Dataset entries

■ ■ ■ ■ ■ ■ ■

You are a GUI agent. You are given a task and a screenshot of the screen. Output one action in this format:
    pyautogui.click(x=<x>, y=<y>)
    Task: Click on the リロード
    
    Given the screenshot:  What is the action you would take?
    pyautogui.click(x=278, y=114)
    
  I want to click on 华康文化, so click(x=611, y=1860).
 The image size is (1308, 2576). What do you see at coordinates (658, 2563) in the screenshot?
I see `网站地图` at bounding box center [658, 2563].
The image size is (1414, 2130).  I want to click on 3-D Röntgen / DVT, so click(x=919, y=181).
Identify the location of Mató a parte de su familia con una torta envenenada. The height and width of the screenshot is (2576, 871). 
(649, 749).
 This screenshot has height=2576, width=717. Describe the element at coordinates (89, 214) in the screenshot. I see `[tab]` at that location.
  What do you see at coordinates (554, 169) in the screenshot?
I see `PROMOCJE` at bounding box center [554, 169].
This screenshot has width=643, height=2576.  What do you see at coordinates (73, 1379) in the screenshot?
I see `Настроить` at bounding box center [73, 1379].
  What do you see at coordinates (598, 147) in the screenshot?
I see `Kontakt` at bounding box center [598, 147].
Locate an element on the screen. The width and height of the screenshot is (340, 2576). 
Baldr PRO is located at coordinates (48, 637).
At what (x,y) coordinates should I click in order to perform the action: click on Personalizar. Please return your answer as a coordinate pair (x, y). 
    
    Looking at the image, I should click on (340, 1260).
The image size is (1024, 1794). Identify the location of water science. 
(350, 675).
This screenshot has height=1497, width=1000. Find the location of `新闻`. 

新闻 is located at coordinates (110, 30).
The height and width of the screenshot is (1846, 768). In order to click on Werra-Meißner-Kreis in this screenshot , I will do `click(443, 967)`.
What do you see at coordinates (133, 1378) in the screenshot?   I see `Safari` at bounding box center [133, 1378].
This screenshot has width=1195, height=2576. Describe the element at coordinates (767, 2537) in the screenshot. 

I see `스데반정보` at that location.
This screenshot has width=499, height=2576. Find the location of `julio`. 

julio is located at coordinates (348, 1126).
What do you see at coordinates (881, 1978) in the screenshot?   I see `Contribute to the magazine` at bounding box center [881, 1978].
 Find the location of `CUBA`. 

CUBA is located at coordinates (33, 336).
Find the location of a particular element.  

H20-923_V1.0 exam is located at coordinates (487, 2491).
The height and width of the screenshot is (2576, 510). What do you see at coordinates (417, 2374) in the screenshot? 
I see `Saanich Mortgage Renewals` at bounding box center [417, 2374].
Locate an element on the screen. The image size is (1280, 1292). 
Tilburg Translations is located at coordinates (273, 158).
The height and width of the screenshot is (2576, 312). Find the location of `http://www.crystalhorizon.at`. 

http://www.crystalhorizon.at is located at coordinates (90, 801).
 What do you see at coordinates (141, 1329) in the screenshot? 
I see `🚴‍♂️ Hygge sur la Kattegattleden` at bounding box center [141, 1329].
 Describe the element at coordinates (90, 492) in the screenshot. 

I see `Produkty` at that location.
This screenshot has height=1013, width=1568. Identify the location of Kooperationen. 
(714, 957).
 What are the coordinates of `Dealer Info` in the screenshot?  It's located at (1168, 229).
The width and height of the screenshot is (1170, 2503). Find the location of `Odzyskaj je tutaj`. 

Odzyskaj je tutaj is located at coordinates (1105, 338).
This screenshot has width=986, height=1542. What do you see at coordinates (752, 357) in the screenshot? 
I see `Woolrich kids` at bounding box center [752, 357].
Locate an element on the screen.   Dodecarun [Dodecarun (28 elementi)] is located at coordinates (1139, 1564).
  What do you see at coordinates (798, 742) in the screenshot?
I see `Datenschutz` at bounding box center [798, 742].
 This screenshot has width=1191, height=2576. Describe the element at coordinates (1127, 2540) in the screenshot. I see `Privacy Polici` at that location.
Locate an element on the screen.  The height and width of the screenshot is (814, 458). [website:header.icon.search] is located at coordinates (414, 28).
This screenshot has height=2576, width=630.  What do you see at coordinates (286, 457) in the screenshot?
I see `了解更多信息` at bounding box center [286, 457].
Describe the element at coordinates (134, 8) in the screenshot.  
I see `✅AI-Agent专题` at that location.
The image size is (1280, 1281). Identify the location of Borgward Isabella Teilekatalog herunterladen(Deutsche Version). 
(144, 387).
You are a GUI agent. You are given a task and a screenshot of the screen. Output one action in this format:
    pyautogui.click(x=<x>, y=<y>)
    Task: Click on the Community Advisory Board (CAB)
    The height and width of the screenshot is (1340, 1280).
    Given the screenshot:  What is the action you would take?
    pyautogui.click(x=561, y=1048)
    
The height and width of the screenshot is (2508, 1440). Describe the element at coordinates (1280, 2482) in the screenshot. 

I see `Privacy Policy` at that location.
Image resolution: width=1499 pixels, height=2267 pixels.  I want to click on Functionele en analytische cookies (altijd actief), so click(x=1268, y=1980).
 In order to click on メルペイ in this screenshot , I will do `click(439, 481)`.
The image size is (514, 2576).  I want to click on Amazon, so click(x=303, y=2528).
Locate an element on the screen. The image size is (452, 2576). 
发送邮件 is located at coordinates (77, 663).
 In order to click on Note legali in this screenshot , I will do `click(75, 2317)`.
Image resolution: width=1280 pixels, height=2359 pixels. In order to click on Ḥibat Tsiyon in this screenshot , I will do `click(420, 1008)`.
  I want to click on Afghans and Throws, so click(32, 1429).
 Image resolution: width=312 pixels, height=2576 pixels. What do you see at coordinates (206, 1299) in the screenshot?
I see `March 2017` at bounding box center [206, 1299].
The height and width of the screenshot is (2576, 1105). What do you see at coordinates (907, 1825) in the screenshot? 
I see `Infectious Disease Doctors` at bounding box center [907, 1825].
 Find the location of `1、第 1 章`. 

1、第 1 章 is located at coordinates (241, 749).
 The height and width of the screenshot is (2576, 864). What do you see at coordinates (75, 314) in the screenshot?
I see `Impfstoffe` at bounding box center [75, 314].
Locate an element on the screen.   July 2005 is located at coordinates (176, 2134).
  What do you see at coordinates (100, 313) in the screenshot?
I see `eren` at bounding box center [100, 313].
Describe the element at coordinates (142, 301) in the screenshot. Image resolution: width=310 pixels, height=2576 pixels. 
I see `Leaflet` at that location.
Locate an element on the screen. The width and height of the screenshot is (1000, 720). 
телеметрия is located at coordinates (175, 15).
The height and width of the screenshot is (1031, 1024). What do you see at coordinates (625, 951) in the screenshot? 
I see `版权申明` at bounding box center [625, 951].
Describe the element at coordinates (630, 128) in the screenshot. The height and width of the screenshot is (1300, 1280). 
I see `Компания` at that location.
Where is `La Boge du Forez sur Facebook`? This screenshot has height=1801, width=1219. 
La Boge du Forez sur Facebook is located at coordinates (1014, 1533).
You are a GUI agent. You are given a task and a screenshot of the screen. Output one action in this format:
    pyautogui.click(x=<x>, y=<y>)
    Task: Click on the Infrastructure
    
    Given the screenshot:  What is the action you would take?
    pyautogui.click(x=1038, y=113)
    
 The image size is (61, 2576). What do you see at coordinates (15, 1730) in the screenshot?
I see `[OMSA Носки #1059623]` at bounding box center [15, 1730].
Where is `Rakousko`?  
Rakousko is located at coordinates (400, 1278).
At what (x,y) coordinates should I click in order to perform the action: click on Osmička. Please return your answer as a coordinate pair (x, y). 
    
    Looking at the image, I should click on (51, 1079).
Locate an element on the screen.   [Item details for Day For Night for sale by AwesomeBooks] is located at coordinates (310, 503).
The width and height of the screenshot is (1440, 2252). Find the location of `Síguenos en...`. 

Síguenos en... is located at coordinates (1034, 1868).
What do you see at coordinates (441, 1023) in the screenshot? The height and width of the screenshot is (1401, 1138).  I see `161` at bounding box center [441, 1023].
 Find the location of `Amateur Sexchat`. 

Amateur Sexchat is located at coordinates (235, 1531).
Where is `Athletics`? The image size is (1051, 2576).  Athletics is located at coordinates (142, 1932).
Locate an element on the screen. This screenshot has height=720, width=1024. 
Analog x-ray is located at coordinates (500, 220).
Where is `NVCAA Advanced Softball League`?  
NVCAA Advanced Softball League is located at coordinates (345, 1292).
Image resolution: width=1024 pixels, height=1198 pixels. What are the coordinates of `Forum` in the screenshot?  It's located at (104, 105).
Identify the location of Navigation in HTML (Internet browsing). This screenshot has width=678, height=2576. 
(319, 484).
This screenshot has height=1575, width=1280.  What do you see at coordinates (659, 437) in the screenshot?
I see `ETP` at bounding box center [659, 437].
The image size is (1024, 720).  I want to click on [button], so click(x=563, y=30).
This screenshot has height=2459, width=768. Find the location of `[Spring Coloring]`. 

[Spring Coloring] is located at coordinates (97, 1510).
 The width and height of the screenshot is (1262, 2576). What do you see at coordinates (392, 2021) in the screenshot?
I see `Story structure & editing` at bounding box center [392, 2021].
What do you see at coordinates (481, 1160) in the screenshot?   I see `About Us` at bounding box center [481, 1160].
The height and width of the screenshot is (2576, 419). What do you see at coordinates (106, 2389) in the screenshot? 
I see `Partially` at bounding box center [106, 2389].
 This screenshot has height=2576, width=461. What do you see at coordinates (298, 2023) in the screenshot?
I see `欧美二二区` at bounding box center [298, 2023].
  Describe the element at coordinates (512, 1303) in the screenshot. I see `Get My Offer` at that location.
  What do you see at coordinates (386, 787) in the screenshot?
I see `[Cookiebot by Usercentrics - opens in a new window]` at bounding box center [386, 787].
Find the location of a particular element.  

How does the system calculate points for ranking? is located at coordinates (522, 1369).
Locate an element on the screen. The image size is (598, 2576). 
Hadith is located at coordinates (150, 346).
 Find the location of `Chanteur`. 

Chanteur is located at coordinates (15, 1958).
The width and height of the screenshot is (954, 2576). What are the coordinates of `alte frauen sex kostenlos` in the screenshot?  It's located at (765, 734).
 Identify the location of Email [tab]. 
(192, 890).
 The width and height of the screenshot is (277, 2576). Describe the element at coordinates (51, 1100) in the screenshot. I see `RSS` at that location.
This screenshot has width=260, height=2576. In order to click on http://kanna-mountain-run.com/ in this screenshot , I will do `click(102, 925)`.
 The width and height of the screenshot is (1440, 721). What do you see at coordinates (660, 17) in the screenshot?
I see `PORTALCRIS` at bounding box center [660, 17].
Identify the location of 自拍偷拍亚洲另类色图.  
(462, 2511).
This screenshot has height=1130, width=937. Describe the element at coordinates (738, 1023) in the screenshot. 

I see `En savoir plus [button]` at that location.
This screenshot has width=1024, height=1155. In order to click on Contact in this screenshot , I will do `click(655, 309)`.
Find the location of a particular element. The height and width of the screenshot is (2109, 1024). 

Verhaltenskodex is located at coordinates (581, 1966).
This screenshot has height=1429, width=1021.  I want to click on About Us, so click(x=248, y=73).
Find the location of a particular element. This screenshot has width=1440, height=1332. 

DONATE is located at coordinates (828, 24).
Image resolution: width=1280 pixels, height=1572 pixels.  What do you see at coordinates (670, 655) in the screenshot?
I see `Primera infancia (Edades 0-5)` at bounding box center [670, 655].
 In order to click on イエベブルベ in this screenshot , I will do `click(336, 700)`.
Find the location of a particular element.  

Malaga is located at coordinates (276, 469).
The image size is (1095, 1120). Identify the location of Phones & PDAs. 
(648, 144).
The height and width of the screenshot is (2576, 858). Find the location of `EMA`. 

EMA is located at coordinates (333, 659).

■ ■ ■ ■ ■ ■ ■

YOUR GOAL: Please write out, exactly as they appear above, only the lines in the stretch from the line with "Identify the location of Navigation" through the line with "The image size is (1024, 720).".

RESPONSE:
Identify the location of Navigation in HTML (Internet browsing). This screenshot has width=678, height=2576. 
(319, 484).
This screenshot has height=1575, width=1280.  What do you see at coordinates (659, 437) in the screenshot?
I see `ETP` at bounding box center [659, 437].
The image size is (1024, 720).  I want to click on [button], so click(x=563, y=30).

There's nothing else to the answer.